## Task brief
Your task is to find every line of the data that holds the string "Griswold" and copy it.
-------- Data supplied
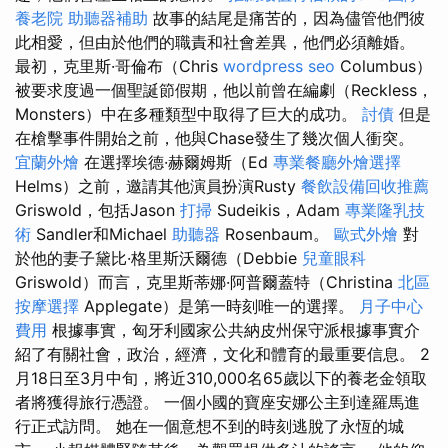
養老院
助聽器補助
故事的結尾是痛苦的，因為儘管他們彼
此相愛，但由於他們的職責和社會差異，他們必須離婚。
最初，克里斯·哥倫布（Chris
wordpress seo
Columbus）
被要求度過一個聖誕節假期，他以前曾在編劇（Reckless，
Monsters）中在多種類型中取得了巨大的成功。
討債
但是
在槍擊事件開始之前，他與Chase發生了幾次個人衝突。
宜蘭外燴
在選擇埃德·赫爾姆斯（Ed
專業餐廳外燴選擇
Helms）之前，邀請其他演員扮演Rusty
餐飲設備回收推薦
Griswold，包括Jason
打掃
Sudeikis，Adam
專業隆乳技
術
Sandler和Michael
助聽器
Rosenbaum。
歐式外燴
對
於他的妻子黛比·格里斯沃爾德（Debbie
兒童眼科
Griswold）而言，克里斯蒂娜·阿普爾蓋特（Christina
北區
按摩選擇
Applegate）是第一時刻唯一的選擇。
月子中心
費用
根據事實，匈牙利國家公共納皮州保守派根據事實介
紹了有關社會，政治，經濟，文化和體育的最重要信息。 2
月18日至3月中旬，將近310,000名65歲以下的養老金領取
者將獲得旅行憑證。 一個小國的寶座安娜公主到達羅馬進
行正式訪問。 她在一個意想不到的時刻逃脫了永恆的城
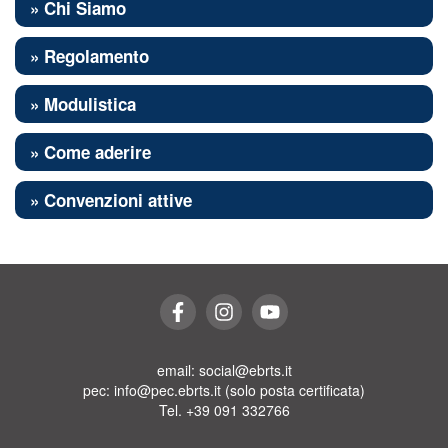
» Chi Siamo
» Regolamento
» Modulistica
» Come aderire
» Convenzioni attive
email: social@ebrts.it
pec: info@pec.ebrts.it (solo posta certificata)
Tel. +39 091 332766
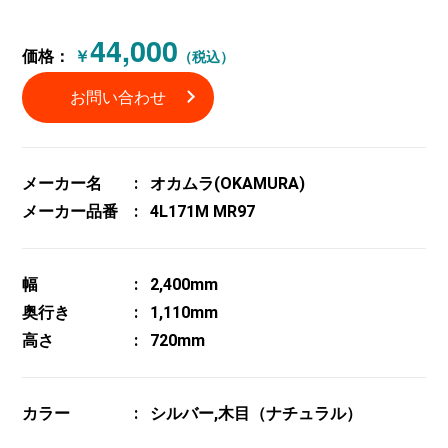
44,000
価格：
￥
（税込）
お問い合わせ
メーカー名
オカムラ(OKAMURA)
メーカー品番
4L171M MR97
幅
2,400mm
奥行き
1,110mm
高さ
720mm
カラー
シルバー,木目（ナチュラル）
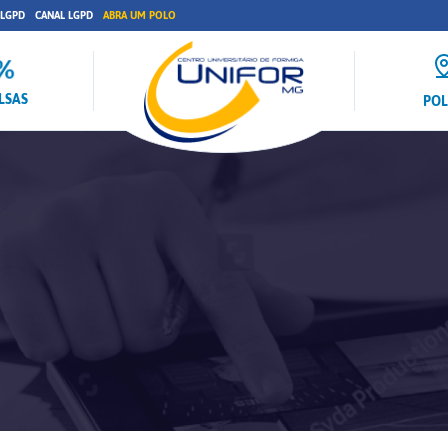
 LGPD
CANAL LGPD
ABRA UM POLO
LSAS
PO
----------------
## Solution for this exercise
Griswold，包括Jason
Griswold）而言，克里斯蒂娜·阿普爾蓋特（Christina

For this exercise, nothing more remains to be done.